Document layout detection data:
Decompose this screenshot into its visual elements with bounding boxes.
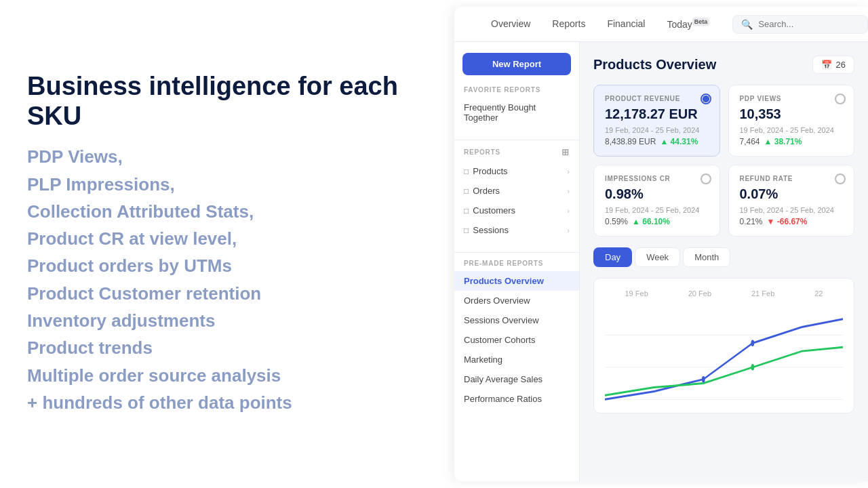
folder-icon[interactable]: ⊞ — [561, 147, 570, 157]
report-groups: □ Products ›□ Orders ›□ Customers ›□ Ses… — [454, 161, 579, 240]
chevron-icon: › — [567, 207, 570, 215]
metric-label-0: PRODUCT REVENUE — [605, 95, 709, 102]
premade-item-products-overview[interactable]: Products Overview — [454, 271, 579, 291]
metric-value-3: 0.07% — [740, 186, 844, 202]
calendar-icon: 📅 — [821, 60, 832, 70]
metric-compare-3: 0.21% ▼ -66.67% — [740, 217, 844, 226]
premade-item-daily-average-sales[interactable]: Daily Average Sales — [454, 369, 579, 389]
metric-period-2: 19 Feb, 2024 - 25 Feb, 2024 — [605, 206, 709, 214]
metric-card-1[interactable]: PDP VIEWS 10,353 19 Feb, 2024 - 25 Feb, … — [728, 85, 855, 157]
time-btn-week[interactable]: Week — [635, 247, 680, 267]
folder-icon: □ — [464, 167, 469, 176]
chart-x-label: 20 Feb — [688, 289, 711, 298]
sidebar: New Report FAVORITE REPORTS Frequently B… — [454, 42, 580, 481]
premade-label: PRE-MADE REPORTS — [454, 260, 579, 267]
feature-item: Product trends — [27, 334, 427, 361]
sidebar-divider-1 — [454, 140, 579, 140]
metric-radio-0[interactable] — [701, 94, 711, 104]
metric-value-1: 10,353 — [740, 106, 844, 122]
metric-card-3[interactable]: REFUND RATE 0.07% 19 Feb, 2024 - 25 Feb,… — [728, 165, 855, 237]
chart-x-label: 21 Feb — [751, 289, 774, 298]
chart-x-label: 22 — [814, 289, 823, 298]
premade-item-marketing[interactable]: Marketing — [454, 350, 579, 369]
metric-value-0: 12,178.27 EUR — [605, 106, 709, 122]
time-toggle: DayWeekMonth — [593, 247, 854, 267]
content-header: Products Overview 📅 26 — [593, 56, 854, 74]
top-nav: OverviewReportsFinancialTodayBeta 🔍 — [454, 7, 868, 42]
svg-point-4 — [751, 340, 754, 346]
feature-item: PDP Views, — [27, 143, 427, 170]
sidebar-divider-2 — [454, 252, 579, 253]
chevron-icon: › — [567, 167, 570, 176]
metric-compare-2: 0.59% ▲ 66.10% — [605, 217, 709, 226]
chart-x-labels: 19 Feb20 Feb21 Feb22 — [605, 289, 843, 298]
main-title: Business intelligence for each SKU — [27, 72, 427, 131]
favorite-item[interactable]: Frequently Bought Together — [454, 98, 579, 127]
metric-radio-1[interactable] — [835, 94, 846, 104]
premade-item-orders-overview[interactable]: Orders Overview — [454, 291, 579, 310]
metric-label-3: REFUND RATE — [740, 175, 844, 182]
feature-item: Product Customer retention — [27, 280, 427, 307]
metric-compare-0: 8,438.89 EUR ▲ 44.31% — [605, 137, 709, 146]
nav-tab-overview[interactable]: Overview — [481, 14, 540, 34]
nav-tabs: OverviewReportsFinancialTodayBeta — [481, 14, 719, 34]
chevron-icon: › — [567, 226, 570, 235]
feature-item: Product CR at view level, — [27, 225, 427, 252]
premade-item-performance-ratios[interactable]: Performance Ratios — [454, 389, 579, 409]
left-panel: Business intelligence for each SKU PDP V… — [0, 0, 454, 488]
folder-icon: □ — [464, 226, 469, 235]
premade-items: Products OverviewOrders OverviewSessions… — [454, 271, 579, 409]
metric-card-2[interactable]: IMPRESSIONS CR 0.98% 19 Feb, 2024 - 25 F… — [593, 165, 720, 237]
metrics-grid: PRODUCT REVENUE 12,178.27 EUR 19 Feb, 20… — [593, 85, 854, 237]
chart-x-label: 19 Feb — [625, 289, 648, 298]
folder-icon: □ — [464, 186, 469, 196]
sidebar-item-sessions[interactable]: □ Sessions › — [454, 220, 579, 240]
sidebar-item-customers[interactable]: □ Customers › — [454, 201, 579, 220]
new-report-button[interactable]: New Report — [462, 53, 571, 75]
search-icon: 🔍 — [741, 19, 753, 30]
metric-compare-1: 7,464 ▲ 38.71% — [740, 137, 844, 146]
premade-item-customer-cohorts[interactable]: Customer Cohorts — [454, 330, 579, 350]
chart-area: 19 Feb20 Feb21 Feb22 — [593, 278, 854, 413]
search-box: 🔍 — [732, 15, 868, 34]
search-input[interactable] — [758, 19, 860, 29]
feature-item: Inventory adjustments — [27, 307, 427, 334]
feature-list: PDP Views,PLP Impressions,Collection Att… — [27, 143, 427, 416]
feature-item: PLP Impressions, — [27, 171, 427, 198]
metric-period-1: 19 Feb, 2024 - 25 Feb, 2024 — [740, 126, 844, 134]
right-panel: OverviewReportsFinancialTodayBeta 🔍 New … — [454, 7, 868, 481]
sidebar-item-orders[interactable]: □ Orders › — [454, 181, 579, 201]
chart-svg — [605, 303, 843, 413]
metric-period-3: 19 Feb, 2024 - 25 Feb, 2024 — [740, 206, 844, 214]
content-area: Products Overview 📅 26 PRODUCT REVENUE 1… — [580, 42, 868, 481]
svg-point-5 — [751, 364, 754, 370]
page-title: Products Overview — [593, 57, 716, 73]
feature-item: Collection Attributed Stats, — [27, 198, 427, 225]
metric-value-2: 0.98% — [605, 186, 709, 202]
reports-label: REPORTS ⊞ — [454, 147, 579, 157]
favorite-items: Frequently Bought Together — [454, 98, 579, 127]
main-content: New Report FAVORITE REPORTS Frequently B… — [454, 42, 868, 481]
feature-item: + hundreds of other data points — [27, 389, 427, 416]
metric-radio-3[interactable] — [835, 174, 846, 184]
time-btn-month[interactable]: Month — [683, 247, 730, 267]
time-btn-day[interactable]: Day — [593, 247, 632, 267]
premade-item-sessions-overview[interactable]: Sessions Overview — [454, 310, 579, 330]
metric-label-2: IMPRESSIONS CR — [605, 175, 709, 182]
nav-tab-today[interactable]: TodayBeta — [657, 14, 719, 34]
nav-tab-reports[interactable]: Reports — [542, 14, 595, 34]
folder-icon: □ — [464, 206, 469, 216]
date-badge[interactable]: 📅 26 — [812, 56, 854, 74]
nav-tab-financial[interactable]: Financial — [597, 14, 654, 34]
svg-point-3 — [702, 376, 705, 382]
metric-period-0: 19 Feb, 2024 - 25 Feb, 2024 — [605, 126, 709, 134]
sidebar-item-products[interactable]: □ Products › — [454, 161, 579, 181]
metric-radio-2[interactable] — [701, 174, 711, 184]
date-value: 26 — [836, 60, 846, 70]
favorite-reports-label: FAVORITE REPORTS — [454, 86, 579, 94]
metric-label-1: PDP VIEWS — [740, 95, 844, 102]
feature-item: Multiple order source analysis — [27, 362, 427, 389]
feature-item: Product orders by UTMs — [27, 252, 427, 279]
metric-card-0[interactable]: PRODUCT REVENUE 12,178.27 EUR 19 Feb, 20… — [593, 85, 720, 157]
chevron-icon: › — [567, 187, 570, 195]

**Task**
One number makes up the answer: the number of lines among the entries that include the word "panel".

**The answer**
2